Bansal Mukul S, Alm Eric J, Kellis Manolis
1 Computer Science and Artificial Intelligence Laboratory, Massachusetts Institute of Technology , Cambridge, Massachusetts.
J Comput Biol. 2013 Oct;20(10):738-54. doi: 10.1089/cmb.2013.0073. Epub 2013 Sep 14.
Phylogenetic tree reconciliation is a powerful approach for inferring evolutionary events like gene duplication, horizontal gene transfer, and gene loss, which are fundamental to our understanding of molecular evolution. While duplication-loss (DL) reconciliation leads to a unique maximum-parsimony solution, duplication-transfer-loss (DTL) reconciliation yields a multitude of optimal solutions, making it difficult to infer the true evolutionary history of the gene family. This problem is further exacerbated by the fact that different event cost assignments yield different sets of optimal reconciliations. Here, we present an effective, efficient, and scalable method for dealing with these fundamental problems in DTL reconciliation. Our approach works by sampling the space of optimal reconciliations uniformly at random and aggregating the results. We show that even gene trees with only a few dozen genes often have millions of optimal reconciliations and present an algorithm to efficiently sample the space of optimal reconciliations uniformly at random in O(mn(2)) time per sample, where m and n denote the number of genes and species, respectively. We use these samples to understand how different optimal reconciliations vary in their node mappings and event assignments and to investigate the impact of varying event costs. We apply our method to a biological dataset of approximately 4700 gene trees from 100 taxa and observe that 93% of event assignments and 73% of mappings remain consistent across different multiple optima. Our analysis represents the first systematic investigation of the space of optimal DTL reconciliations and has many important implications for the study of gene family evolution.
系统发育树比对是推断诸如基因复制、水平基因转移和基因丢失等进化事件的有力方法,这些事件对于我们理解分子进化至关重要。
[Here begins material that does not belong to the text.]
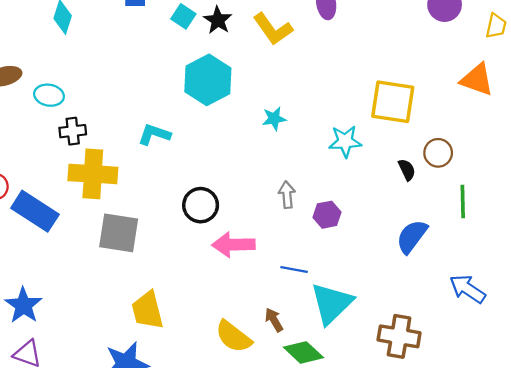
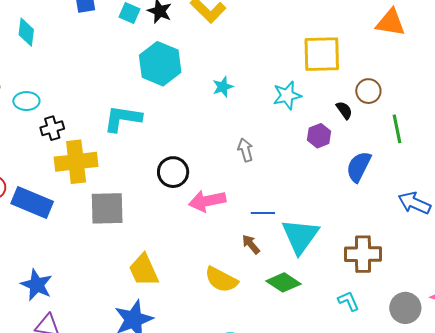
cyan L-shape: (154, 134) -> (123, 119), size x1.4
purple hexagon: (327, 215) -> (319, 136), moved
brown arrow: (274, 320) -> (251, 244), moved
虽然复制-丢失(DL)比对会得出唯一的最大简约解,但复制-转移-丢失(DTL)比对会产生大量最优解,这使得推断基因家族的真实进化历史变得困难。不同的事件成本分配会产生不同的最优比对集,这一事实进一步加剧了这个问题。在这里,我们提出了一种有效、高效且可扩展的方法来处理DTL比对中的这些基本问题。我们的方法通过在最优比对空间中随机均匀采样并汇总结果来工作。我们表明,即使是只有几十个基因的基因树通常也有上百万个最优比对,并提出了一种算法,以每个样本O(mn(2))的时间在最优比对空间中高效地随机均匀采样,其中m和n分别表示基因和物种的数量。我们使用这些样本了解不同的最优比对在节点映射和事件分配方面如何变化,并研究不同事件成本的影响。我们将我们的方法应用于一个来自100个分类单元的约4700个基因树的生物学数据集,并观察到93%的事件分配和73%的映射在不同的多个最优解中保持一致。我们的分析代表了对最优DTL比对空间的首次系统研究,对基因家族进化研究有许多重要意义。